Fedora should be an *OS*. Here are some of the qualities that I
associated with that term:

- It has a clearly defined boundary, with stable APIs. Some things are
not going to be part of the OS, even though they are part of the Fedora
universe: for example, applications. Stable is important; if you can't
upgrade from version x to version x+1 and keep installed applications
working, it is not an OS, imo. And it will never be attractive to
anybody outside the Fedora packager community to do something with
Fedora or build something on it, if there is no assurance that it
continue working beyond the 6 month (or 13 month) horizon of the Fedora
schedule.

- The purpose of the OS is to run applications. So, it needs to be
provide a way to install, update and run applications. We obviously
support this now, in a way. But we need to get a lot better (see the
AppInstaller proposal). The big is that many apps are simply not
available on Fedora, because packaging is not something that is
interesting for many people, and mostly a wasted effort from the
perspective of the app developer (see the previous point). 

- There need to be defined extension points for how you add new stuff to
it that does not fit int the 'application' category. Things like codecs,
translations, fonts, runtime environments.

- It should provide a defined (or designed) user experience. It can of
course provide more than one, depending on the context it is used in:
client, server, cloud, etc. Also worth mentioning here is the runtime vs
devel split. Ideally, there will also be a defined experience for
developers, an SDK if you will.

Thats enough blue sky vision for now. How does this match up with Matt's
proposal ?

The 'Base OS / ring 0 + 1' in the proposal could possibly match my idea
of an OS as having clearly defined boundaries (core + standard is pretty
clear as to whats in and whats out), but as far as API is concerned, it
seems a little weak - I would expect most of the system services that we
are relying on to be part of the core that needs to have a stable API:
policykit, pam, logind, udisks, sssd, realmd, etc. Many of these
probably get pulled in via dependencies. It would be better to list them
explicitly, imo. There is a tension between defining a complete enough
API, and going for a minimal platform that can accomodate the needs of
e.g. cloud images.

Weakening the rules for bundling in applications and allowing non-rpm
content may help a little bit for making applications available. But it
does not really answer the question: how do I get my app to Fedora users
without becoming a Fedora packager in the process.

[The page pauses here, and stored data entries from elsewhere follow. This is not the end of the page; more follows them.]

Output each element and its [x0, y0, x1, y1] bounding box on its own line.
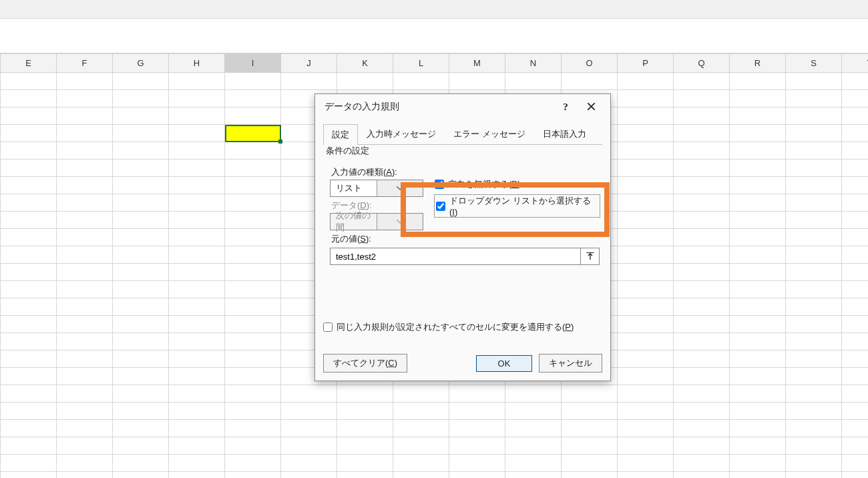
- close-button[interactable]: [578, 101, 604, 113]
- cell[interactable]: [618, 264, 674, 281]
- cell[interactable]: [281, 455, 337, 472]
- cell[interactable]: [730, 160, 786, 177]
- cell[interactable]: [786, 160, 842, 177]
- cell[interactable]: [1, 142, 57, 160]
- cell[interactable]: [562, 385, 618, 403]
- cell[interactable]: [618, 177, 674, 194]
- cell[interactable]: [169, 298, 225, 316]
- cell[interactable]: [618, 420, 674, 437]
- column-header[interactable]: O: [562, 54, 618, 73]
- cell[interactable]: [57, 246, 113, 264]
- cell[interactable]: [393, 73, 449, 90]
- cell[interactable]: [618, 142, 674, 160]
- cell[interactable]: [842, 333, 869, 350]
- cell[interactable]: [1, 455, 57, 472]
- allow-select[interactable]: リスト: [330, 180, 423, 197]
- cell[interactable]: [57, 212, 113, 229]
- cell[interactable]: [225, 246, 281, 264]
- cell[interactable]: [730, 264, 786, 281]
- cell[interactable]: [113, 385, 169, 403]
- cell[interactable]: [786, 298, 842, 316]
- cell[interactable]: [113, 368, 169, 385]
- cell[interactable]: [842, 316, 869, 333]
- cell[interactable]: [169, 437, 225, 455]
- cell[interactable]: [618, 368, 674, 385]
- cell[interactable]: [618, 107, 674, 125]
- cell[interactable]: [842, 177, 869, 194]
- cell[interactable]: [225, 90, 281, 107]
- cell[interactable]: [1, 350, 57, 368]
- cell[interactable]: [786, 107, 842, 125]
- cell[interactable]: [674, 437, 730, 455]
- cell[interactable]: [674, 177, 730, 194]
- cell[interactable]: [618, 73, 674, 90]
- cell[interactable]: [842, 403, 869, 420]
- cell[interactable]: [57, 264, 113, 281]
- cell[interactable]: [1, 229, 57, 246]
- cell[interactable]: [1, 298, 57, 316]
- cell[interactable]: [674, 194, 730, 212]
- cell[interactable]: [562, 455, 618, 472]
- cell[interactable]: [57, 333, 113, 350]
- cell[interactable]: [57, 403, 113, 420]
- cell[interactable]: [169, 368, 225, 385]
- cell[interactable]: [786, 368, 842, 385]
- cell[interactable]: [842, 281, 869, 298]
- cell[interactable]: [674, 385, 730, 403]
- cell[interactable]: [1, 420, 57, 437]
- cell[interactable]: [225, 368, 281, 385]
- cell[interactable]: [786, 73, 842, 90]
- cell[interactable]: [674, 264, 730, 281]
- cell[interactable]: [337, 472, 393, 479]
- cell[interactable]: [786, 420, 842, 437]
- cell[interactable]: [786, 281, 842, 298]
- cell[interactable]: [505, 385, 562, 403]
- cell[interactable]: [618, 281, 674, 298]
- cell[interactable]: [842, 298, 869, 316]
- cell[interactable]: [225, 177, 281, 194]
- range-picker-button[interactable]: [581, 248, 600, 265]
- cell[interactable]: [393, 420, 449, 437]
- cell[interactable]: [786, 350, 842, 368]
- cell[interactable]: [842, 160, 869, 177]
- cell[interactable]: [674, 350, 730, 368]
- column-header[interactable]: H: [169, 54, 225, 73]
- cell[interactable]: [618, 316, 674, 333]
- cell[interactable]: [1, 90, 57, 107]
- cell[interactable]: [842, 229, 869, 246]
- cell[interactable]: [57, 350, 113, 368]
- column-header[interactable]: R: [730, 54, 786, 73]
- cell[interactable]: [730, 437, 786, 455]
- cell[interactable]: [842, 125, 869, 142]
- cell[interactable]: [1, 472, 57, 479]
- cell[interactable]: [169, 160, 225, 177]
- cell[interactable]: [618, 455, 674, 472]
- clear-all-button[interactable]: すべてクリア(C): [323, 354, 407, 373]
- cell[interactable]: [449, 420, 505, 437]
- cell[interactable]: [113, 246, 169, 264]
- column-header[interactable]: I: [225, 54, 281, 73]
- cell[interactable]: [730, 90, 786, 107]
- cell[interactable]: [57, 160, 113, 177]
- cell[interactable]: [393, 437, 449, 455]
- cell[interactable]: [786, 177, 842, 194]
- cell[interactable]: [505, 73, 562, 90]
- cell[interactable]: [730, 455, 786, 472]
- cell[interactable]: [281, 437, 337, 455]
- cell[interactable]: [730, 73, 786, 90]
- cell[interactable]: [169, 403, 225, 420]
- cell[interactable]: [393, 403, 449, 420]
- cell[interactable]: [113, 142, 169, 160]
- cell[interactable]: [674, 316, 730, 333]
- cell[interactable]: [842, 73, 869, 90]
- dropdown-checkbox[interactable]: ドロップダウン リストから選択する(I): [435, 195, 600, 217]
- cell[interactable]: [674, 125, 730, 142]
- cell[interactable]: [674, 90, 730, 107]
- cell[interactable]: [842, 90, 869, 107]
- cell[interactable]: [225, 403, 281, 420]
- cell[interactable]: [842, 194, 869, 212]
- cell[interactable]: [674, 368, 730, 385]
- cell[interactable]: [57, 472, 113, 479]
- apply-all-checkbox[interactable]: 同じ入力規則が設定されたすべてのセルに変更を適用する(P): [323, 321, 574, 333]
- cell[interactable]: [618, 298, 674, 316]
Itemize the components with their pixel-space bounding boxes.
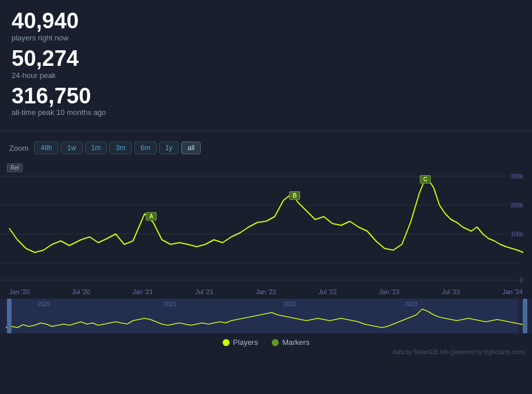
mini-year-2022: 2022 (283, 301, 296, 307)
mini-year-2023: 2023 (405, 301, 418, 307)
mini-chart[interactable]: 2020 2021 2022 2023 (0, 299, 532, 333)
x-label-jul22: Jul '22 (319, 288, 337, 295)
mini-year-2020: 2020 (38, 301, 50, 307)
peak-24h-value: 50,274 (12, 47, 520, 71)
current-players-value: 40,940 (12, 9, 520, 34)
mini-chart-handle-right[interactable] (523, 299, 527, 333)
alltime-peak-value: 316,750 (12, 84, 520, 109)
main-chart: 300k 200k 100k 0 Rel A B C (0, 159, 532, 286)
zoom-6m-button[interactable]: 6m (134, 142, 157, 154)
current-players-block: 40,940 players right now (12, 9, 520, 42)
svg-text:300k: 300k (511, 173, 524, 180)
mini-chart-svg (0, 299, 532, 333)
x-label-jul23: Jul '23 (442, 288, 460, 295)
current-players-label: players right now (12, 34, 520, 42)
zoom-3m-button[interactable]: 3m (109, 142, 132, 154)
svg-text:100k: 100k (511, 231, 524, 237)
stats-section: 40,940 players right now 50,274 24-hour … (0, 0, 532, 127)
x-label-jan23: Jan '23 (379, 288, 400, 295)
zoom-48h-button[interactable]: 48h (34, 142, 58, 154)
marker-rel: Rel (7, 163, 23, 172)
players-dot (223, 339, 230, 346)
marker-a: A (146, 212, 157, 221)
zoom-1w-button[interactable]: 1w (61, 142, 82, 154)
x-label-jan22: Jan '22 (256, 288, 276, 295)
svg-text:0: 0 (520, 277, 523, 284)
x-label-jul21: Jul '21 (195, 288, 213, 295)
x-label-jan21: Jan '21 (132, 288, 153, 295)
mini-year-2021: 2021 (164, 301, 176, 307)
marker-b: B (289, 191, 300, 200)
zoom-all-button[interactable]: all (181, 142, 201, 154)
x-label-jan20: Jan '20 (9, 288, 29, 295)
stats-chart-divider (0, 131, 532, 131)
legend: Players Markers (0, 333, 532, 349)
players-label: Players (233, 338, 258, 347)
zoom-row: Zoom 48h 1w 1m 3m 6m 1y all (0, 139, 532, 159)
alltime-peak-block: 316,750 all-time peak 10 months ago (12, 84, 520, 117)
legend-players: Players (223, 338, 258, 347)
chart-section: Zoom 48h 1w 1m 3m 6m 1y all 300k 200k 10… (0, 135, 532, 358)
alltime-peak-label: all-time peak 10 months ago (12, 108, 520, 117)
peak-24h-label: 24-hour peak (12, 71, 520, 80)
zoom-1y-button[interactable]: 1y (159, 142, 179, 154)
marker-c: C (420, 175, 431, 184)
x-label-jan24: Jan '24 (503, 288, 523, 295)
zoom-label: Zoom (9, 144, 28, 153)
x-label-jul20: Jul '20 (72, 288, 90, 295)
x-axis-labels: Jan '20 Jul '20 Jan '21 Jul '21 Jan '22 … (0, 286, 532, 298)
zoom-1m-button[interactable]: 1m (85, 142, 108, 154)
mini-chart-handle-left[interactable] (7, 299, 12, 333)
markers-dot (272, 339, 279, 346)
markers-label: Markers (282, 338, 309, 347)
peak-24h-block: 50,274 24-hour peak (12, 47, 520, 80)
svg-rect-10 (7, 299, 518, 333)
attribution: data by SteamDB.info (powered by highcha… (0, 349, 532, 358)
svg-text:200k: 200k (511, 202, 524, 209)
legend-markers: Markers (272, 338, 309, 347)
main-chart-svg: 300k 200k 100k 0 (0, 159, 532, 286)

Differentiating the wider set of packages that are not part of a defined
experience as 'Fedora Commons' is useful. But we more or less already
have that with spins nowadays - the spins and the packages in them are
what receives most of the qa and developer attention.

Where the proposal fits my vision less well is where it talks about ring
2 as containing 'environments and stacks' - I don't think that gives us
any handle on defining the user experience, and will arguably be worse
than what we have now, where we at least know that we qa a small number
of spins/images each release. 

I'm not sure how well the 'concentric rings' model fits with a
runtime/sdk split. 

Matthias


PS: Somewhere in this discussion, it was brought up that Fedora
infrastructure is not running on Fedora. I find that a really depressing
state of affairs. Changing that would be a great goal, imo.